Przedmiot leasingu może być szeroki - nie tylko samochody, ale także łodzie, motory, RTV i AGD. Co ważne - uzyskanie, zawarcie umowy ma być o wiele szybsze i prostsze w stosunku do dotychczasowych procedur kredytowych. Co więcej - oferta ta będzie dostępna nie tylko dla osób zatrudnionych w oparciu o umowę o pracę, ale także pracujących na zlecenia, czy wykonujących wolne zawody, zatrudnionych na umowę o dzieło. Jest to zrozumiałe - jako że własność przedmiotu umowy pozostaje u leasingodawcy - więc i ryzyko w trakcie umowy jest mniejsze. 

Są także minusy - brak możliwości skorzystania przez zawierającego umowę z tzw. tarczy podatkowej (zaliczenia płaconych rat leasingowych do kosztów podatkowych). Odpada także rozliczanie VATu związanego z ratami. Niewiele wiadomo o kosztach - poza tym, że na pewno nie będą wyższe niż przy kredytach, i że najprawdopodobniej będą na zbliżonym poziomie.
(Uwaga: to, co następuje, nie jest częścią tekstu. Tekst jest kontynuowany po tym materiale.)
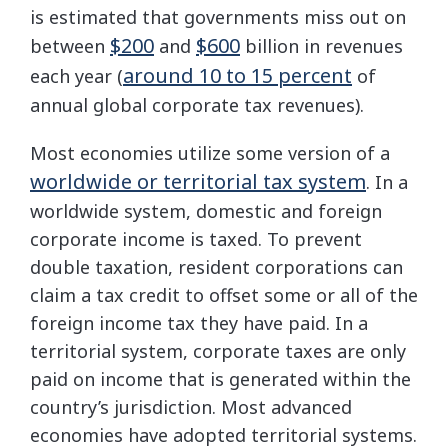
is estimated that governments miss out on
$200
$600
between
and
billion in revenues
around 10 to 15 percent
each year (
of
annual global corporate tax revenues).
Most economies utilize some version of a
worldwide or territorial tax system
. In a
worldwide system, domestic and foreign
corporate income is taxed. To prevent
double taxation, resident corporations can
claim a tax credit to offset some or all of the
foreign income tax they have paid. In a
territorial system, corporate taxes are only
paid on income that is generated within the
country’s jurisdiction. Most advanced
economies have adopted territorial systems.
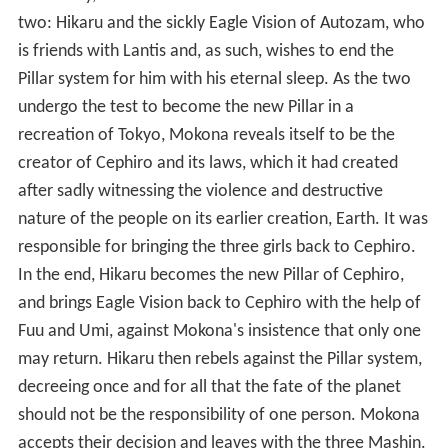
two: Hikaru and the sickly Eagle Vision of Autozam, who
is friends with Lantis and, as such, wishes to end the
Pillar system for him with his eternal sleep. As the two
undergo the test to become the new Pillar in a
recreation of Tokyo, Mokona reveals itself to be the
creator of Cephiro and its laws, which it had created
after sadly witnessing the violence and destructive
nature of the people on its earlier creation, Earth. It was
responsible for bringing the three girls back to Cephiro.
In the end, Hikaru becomes the new Pillar of Cephiro,
and brings Eagle Vision back to Cephiro with the help of
Fuu and Umi, against Mokona's insistence that only one
may return. Hikaru then rebels against the Pillar system,
decreeing once and for all that the fate of the planet
should not be the responsibility of one person. Mokona
accepts their decision and leaves with the three Mashin.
Pamiętać należy - na przykładzie samochodów - że firmy leasingowe mają zazwyczaj u dilerów samochodowych wypracowane spore rabaty, przez co wysokość zobowiązania zawierającego umowę i tak będzie niższa niż w wypadku zakupu samochodu na zasadach zwykłego kredytu u tego samego dilera. 

Ile będzie kosztował wykup przedmiotu leasingu po zakończeniu umowy? W wypadku przedsiębiorców - przyjęto 1% (przy umowie na 4 lata) albo 19% (furgonetki - umowa na 3 lata). Zasada jest prosta - im dłuższa umowa, tym niższa kwota do wykupu. Inna sprawa - rozwiązanie to sprawdzało się na pewno w wypadku przedsiębiorców - wiadomo, auta firmowe eksploatowane są o wiele mocniej niż prywatne, zatem ich wartość zdecydowanie szybciej ulega obniżeniu. Trudno więc oczekiwać, aby analogiczne kwoty wchodziły w grę przy leasingu konsumenckim - będą one, stosownie do stanu samochodu, najpewniej odpowiednio wyższe.

W zakresie formalności klient potrzebował będzie dowodu osobistego, innego dokumentu ze zdjęciem, potwierdzenia wysokości otrzymywanego wynagrodzenia. Oczywiście to on zostanie obciążony kosztami całej umowy - ubezpieczenie, rejestracja, wymiana dowodu rejestracyjnego na tzw. twardy. Umowa będzie mogła być zawarta na okres także bardzo krótki - np. kilka miesięcy (w wypadku przedsiębiorców - minimum 2 lata). 

Większość firm wstrzyma się najpewniej z wprowadzeniem ofert leasingu konsumenckiego do oferty od razu - czekając na wejście w życie nowej Ustawy o kredycie konsumenckim (18.12.2011), w której zostanie podane, jakie umowy leasingowe będą jej podlegały, a także którą zostanie wprowadzony jednolity formularz wskazujący precyzyjnie całość kosztów umowy (w tym ubezpieczenia, zabezpieczenia). Należy zatem przyjąć, że pełna oferta leasingu konsumenckiego pojawi się na rynku najpewniej na przełomie roku.